**Required action**
Return all of the data that follows precisely, leaving every image out.
* * *
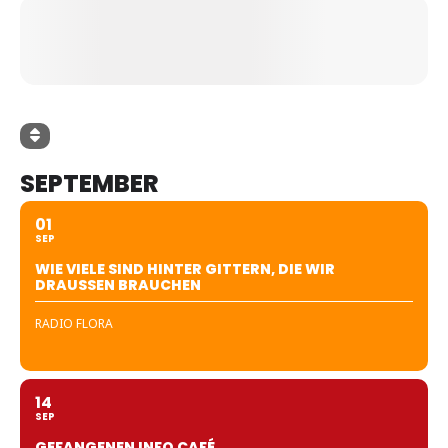
SEPTEMBER
01
SEP
WIE VIELE SIND HINTER GITTERN, DIE WIR
DRAUSSEN BRAUCHEN
RADIO FLORA
14
SEP
GEFANGENEN INFO CAFÉ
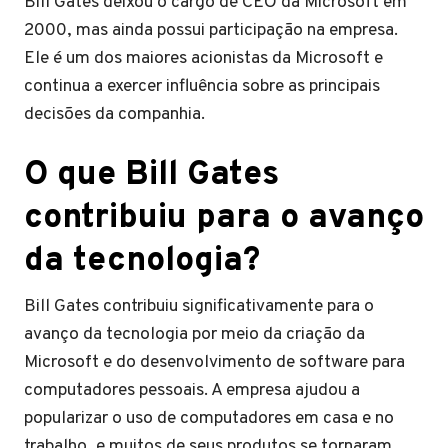
Bill Gates deixou o cargo de CEO da Microsoft em
2000, mas ainda possui participação na empresa.
Ele é um dos maiores acionistas da Microsoft e
continua a exercer influência sobre as principais
decisões da companhia.
O que Bill Gates
contribuiu para o avanço
da tecnologia?
Bill Gates contribuiu significativamente para o
avanço da tecnologia por meio da criação da
Microsoft e do desenvolvimento de software para
computadores pessoais. A empresa ajudou a
popularizar o uso de computadores em casa e no
trabalho, e muitos de seus produtos se tornaram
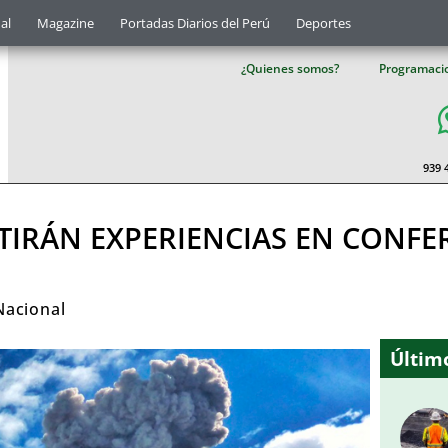
al
Magazine
Portadas Diarios del Perú
Deportes
¿Quienes somos?
Programaci
939 
IRÁN EXPERIENCIAS EN CONFE
Nacional
Último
* * *
**Result for this task**
SEPTEMBER
01
SEP
WIE VIELE SIND HINTER GITTERN, DIE WIR
DRAUSSEN BRAUCHEN
RADIO FLORA
14
SEP
GEFANGENEN INFO CAFÉ
Bill Gates deixou o cargo de CEO da Microsoft em
2000, mas ainda possui participação na empresa.
Ele é um dos maiores acionistas da Microsoft e
continua a exercer influência sobre as principais
decisões da companhia.
O que Bill Gates
contribuiu para o avanço
da tecnologia?
Bill Gates contribuiu significativamente para o
avanço da tecnologia por meio da criação da
Microsoft e do desenvolvimento de software para
computadores pessoais. A empresa ajudou a
popularizar o uso de computadores em casa e no
trabalho, e muitos de seus produtos se tornaram
al
Magazine
Portadas Diarios del Perú
Deportes
¿Quienes somos?
Programaci
939 
IRÁN EXPERIENCIAS EN CONFE
Nacional
Último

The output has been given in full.